Extrusion is a process already used industrially for the formulation of finely divided solids into polymeric matrices. However, it often involves high temperatures and mechanical constraints, prohibiting the use of fragile molecules, as found in pharmaceuticals. Moreover, porosity is only controllable by the addition of nucleation agents. This could imply the presence of residues in material and the need for an additional stage to eliminate them if they hamper use in medicines. In this work, we have developed a supercritical carbon dioxide (SC CO₂)-assisted extrusion process, which leads to the manufacturing of nano-structured polymeric foams. SC CO₂ modifies the rheological properties of the material in the barrel of the extruder and acts as a blowing agent during the relaxation at the passage through the die. Thus, its high solubilisation in the polymer undergoing extrusion results in extensive expansion at the die outlet. The reduction in viscosity lowers the mechanical constraints and the temperature within the extruder. This allows handling molecules with a limited thermal stability. For experimental purposes, a single-screw extruder (Scamex, France) with a capacity of about 1 kg.h^-1 was modified in order to be able to inject SC CO₂ within the extruded material. Preliminary experiments were carried out using polystyrene (PS) and the effects of two parameters: cooling (by air or in a water bath) and operating temperature were studied.
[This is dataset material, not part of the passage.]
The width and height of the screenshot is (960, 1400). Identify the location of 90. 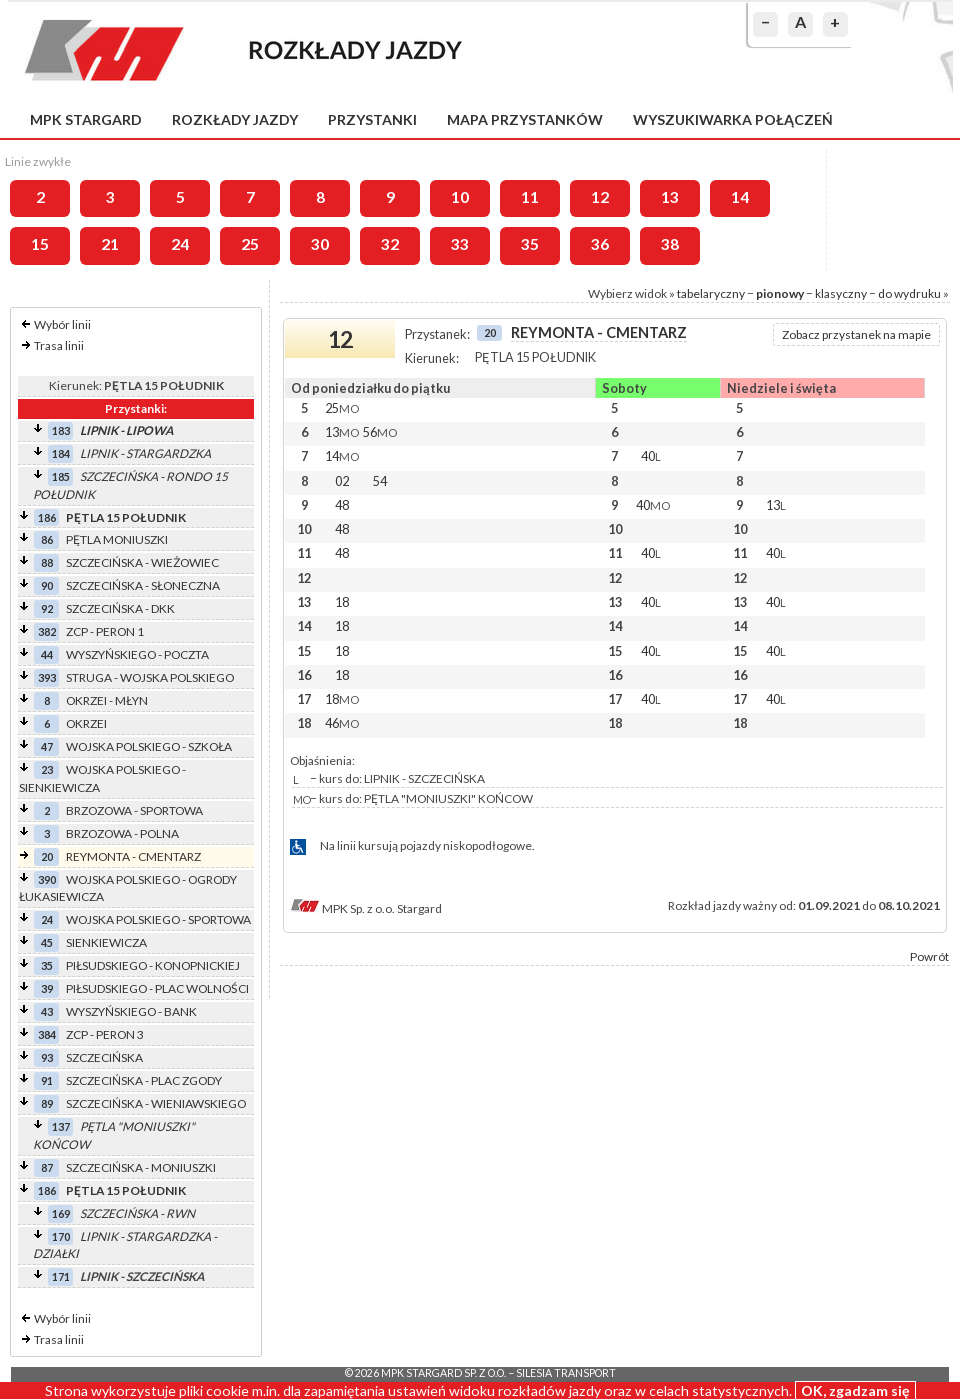 (47, 585).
Pore size appeared to be a positive function of the temperature. For the highest temperature (230°C), the structure of the extruded matter continues to evolve leading to pores of large size until occupying all the central part of the cylinder. This is probably due to the reduction of viscosity of the melted material with the temperature, thus decreasing the constraint being opposed to the growth of pores. This effect is more marked in the centre of the cylinder, which is less quickly cooled. We measured a strong increase in the void ratio (Vf) with the temperature between 175 and 185°C probably caused by this bubble growth which preserves a regular form. Then, Vf remained constant between 185 and 200°C and it thus seemed that it was an increase in the coalescence of bubbles which led to the structure observed at 200°C. By cooling the material in a water bath, the mean pore size was reduced, as was the size distribution. A much more homogeneous material was obtained and Vf was lower (19 % instead of 30 %). It thus seems important to solidify the structure in order to carry out relevant observations of the influence of the operating parameters. In this process used here, the depressurisation of the mixture of both components along the die releases the dissolved CO₂ and creates a controlled micro porosity within material. Polystyrene with void ratio of about 15 to 30 % was thus manufactured. Moreover controlling the temperature allows the control of the porosity by the effects on the phenomena of growth and coalescence. The quantity of dissolved SC CO₂ and the relaxation can be controlled by the adjustment of the operating conditions and, consequently, the expansion, the size and the density of the pores can be fixed to obtain new materials, with a broad range of properties. The SC assisted-extrusion allows the manufacture of solid dispersions in a polymeric matrix, by reducing the operating temperatures and mechanical constraints within the extruded material. This allows the handling of thermolabile molecules, such as pharmaceutical drug substances. Coupling these two technologies also allows the creation of porosity within a solid dispersion, without the use of additives which could require an additional stage for their elimination.. A next stage will consist in studying the influence of other operating parameters such as the CO₂ concentration and the pressure.